Financial depreciation is the loss in the value of assets due to their age. This most often applies to different kinds of equipment, vehicles or machinery. Financial depreciation also applies to buildings and other physical assets. Companies, businesses and other parties measure financial depreciation for several purposes. Calculating depreciation helps with internal bookkeeping. It also facilitates accounting for tax purposes, where the IRS allows for specific business deductions based on the depreciation of business assets.
In the general category of financial depreciation, different kinds of depreciation lead to different results. Experts have identified two main kinds of depreciation: physical and functional depreciation. A common definition is that physical depreciation deals with the tangible degradation of the asset, whether it’s by decaying of parts, mechanical wear and tear, or other factors. Functional depreciation would have to do with the “market age” of the asset, and how much less it would be worth in a current market. Most people refer to this idea as “obsolescence;” as newer items come onto markets, the older models get less valuable over time, even if they are still in good working order. This is a critical part of the depreciation of vehicles, electronics, and other equipment.
There are also different ways to value depreciation, including the diminishing balance method, the fixed installment method, and the straight line method. All of these apply different financial models to the same process. Some experts consider the straight line method to measure the “salvage value” of an asset, but not all methods are as simple. Some methods, like a declining or diminishing balance, may allow greater depreciation earlier in the life of a piece of equipment by calculating depreciations differently.

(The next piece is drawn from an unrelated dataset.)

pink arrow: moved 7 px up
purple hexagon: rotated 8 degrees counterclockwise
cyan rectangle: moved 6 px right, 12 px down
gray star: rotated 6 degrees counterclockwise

Businesses often look at how to depreciate equipment strategically in order to achieve the lowest tax burden. The IRS sometimes offers to filers, several choices on how to depreciate large assets used in business. Depreciation calculators can help tax payers to see how their assets would be “assessed” in order to have a more concrete view of how much their purchases have depreciated over time. Accounting professionals will generally be familiar with the different kinds of depreciation, and able to offer accurate methods for bookkeeping within a business, and for applying the required calculations and reports for the annual tax filing.